APPENDIX EF.
Organisation of the Soudan.
1. His Excellency, El Zubair Pasha, shall be the Governor (or Ruler) of the Soudan; he shall have the rank of Fareek and the Osmaniah decoration. His pay shall be £6000 per annum, i.e. £500 per month.
2. He shall be free to appoint and discharge the Mudirs and Wakeels, and all other officials and employés of his own motion, and make regulations for the employés necessary for the administrative and military work in every region in each mudirieh and in the central town, and for the finances and arsenal, etc.; and also regulations fixing the taxes and all the revenues and expenses needed yearly.

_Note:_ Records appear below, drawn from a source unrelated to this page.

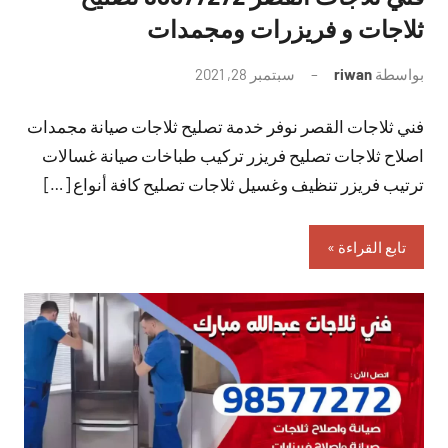
ثلاجات و فريزرات ومجمدات
بواسطة
riwan
سبتمبر 28, 2021
لا
توجد
فني ثلاجات القصر نوفر خدمة تصليح ثلاجات صيانة مجمدات
تعليقات
اصلاح ثلاجات تصليح فريزر تركيب طباخات صيانة غسالات
ترتيب فريزر تنظيف وغسيل ثلاجات تصليح كافة أنواع […]
تابع القراءة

3. He is permitted to give military and civil grades up to the grade of Mir-Alâi, and shall refer to the Khedive’s cabinet in Cairo asking for the brevets (or commissions), but above that grade he must refer to the Khedive of Egypt.
4. The boundaries of the Soudan on the north shall be at Handak, one of the Dongola regions: and the Soudan regions shall be by Mudirieh as follows: Dongola: whose boundary shall be Handak as aforesaid: and Berber and Kartoum: the extreme boundary of which shall be Donaim and Sennaar up to Faiz-Aghlon, Godareep, Gallabat, Kassala and Suakin. As for Massowa and Senheit, they shall not belong to the Soudan Government. The regions of Fashoda, the Equator and Bahr-Gazelle, shall be left (or abandoned) and the employés withdrawn from them.
5. The Egyptian Government now pays towards the Soudan expenses, £250,000; it shall further send a like sum for two more years.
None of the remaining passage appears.